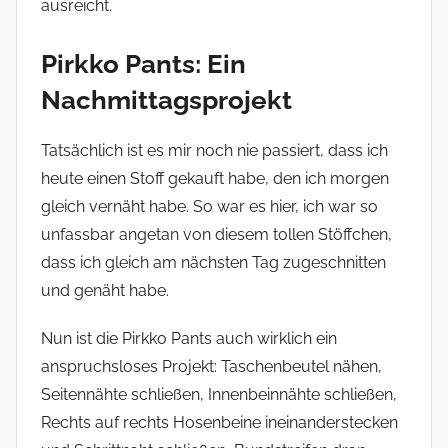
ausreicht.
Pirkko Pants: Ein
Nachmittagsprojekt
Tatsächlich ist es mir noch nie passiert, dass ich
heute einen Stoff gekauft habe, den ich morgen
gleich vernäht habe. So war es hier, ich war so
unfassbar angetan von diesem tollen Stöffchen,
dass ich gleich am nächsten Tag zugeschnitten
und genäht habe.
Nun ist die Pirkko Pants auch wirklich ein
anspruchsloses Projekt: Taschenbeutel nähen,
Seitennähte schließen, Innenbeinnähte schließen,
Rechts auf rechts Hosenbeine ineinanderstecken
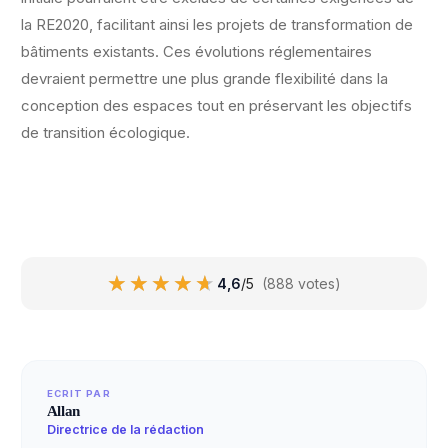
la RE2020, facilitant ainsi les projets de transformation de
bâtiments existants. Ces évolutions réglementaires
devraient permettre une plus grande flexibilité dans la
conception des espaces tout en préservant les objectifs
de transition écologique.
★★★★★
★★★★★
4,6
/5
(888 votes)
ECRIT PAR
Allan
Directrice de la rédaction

* * *

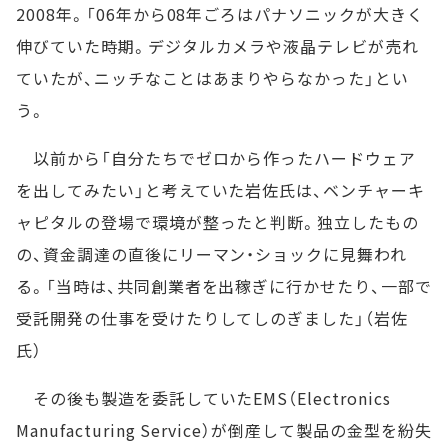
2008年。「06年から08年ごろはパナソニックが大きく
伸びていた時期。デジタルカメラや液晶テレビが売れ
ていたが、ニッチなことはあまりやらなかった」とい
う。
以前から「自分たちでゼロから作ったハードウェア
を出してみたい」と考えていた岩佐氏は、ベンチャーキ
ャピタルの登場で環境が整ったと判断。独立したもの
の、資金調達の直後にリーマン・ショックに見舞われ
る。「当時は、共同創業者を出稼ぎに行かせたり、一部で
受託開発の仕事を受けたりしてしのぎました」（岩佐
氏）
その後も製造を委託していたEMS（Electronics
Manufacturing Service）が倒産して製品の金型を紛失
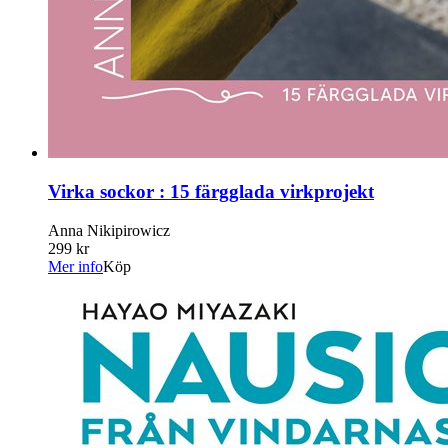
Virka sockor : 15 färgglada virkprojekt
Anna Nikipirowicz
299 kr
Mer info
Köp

■ **WHAT TO DO**
Using the data above, repeat exactly the lines that begin at the line with "heute einen Stoff" and end at the line with "Seitennähte schließen, Innenbeinnähte", both ends included.

■ **PROBLEM SOLUTION**
heute einen Stoff gekauft habe, den ich morgen
gleich vernäht habe. So war es hier, ich war so
unfassbar angetan von diesem tollen Stöffchen,
dass ich gleich am nächsten Tag zugeschnitten
und genäht habe.
Nun ist die Pirkko Pants auch wirklich ein
anspruchsloses Projekt: Taschenbeutel nähen,
Seitennähte schließen, Innenbeinnähte schließen,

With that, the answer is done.